> _Transcribed page contents_
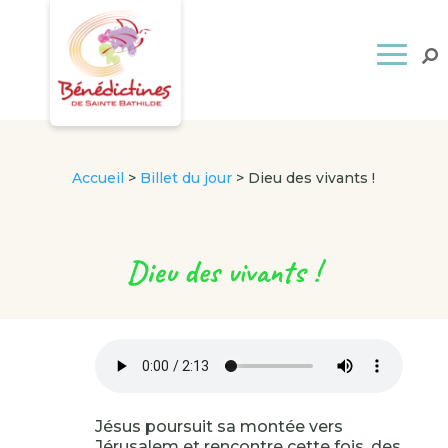
Accueil
>
Billet du jour
>
Dieu des vivants !
Dieu des vivants !
Jésus poursuit sa montée vers
Jérusalem et rencontre cette fois, des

> _Problem statement_
What is needed is an exact copy of the lines from the one containing "Billet du jour" to the end of the data; please add nothing else.

> _Written response_
Billet du jour
>
Dieu des vivants !
Dieu des vivants !
Jésus poursuit sa montée vers
Jérusalem et rencontre cette fois, des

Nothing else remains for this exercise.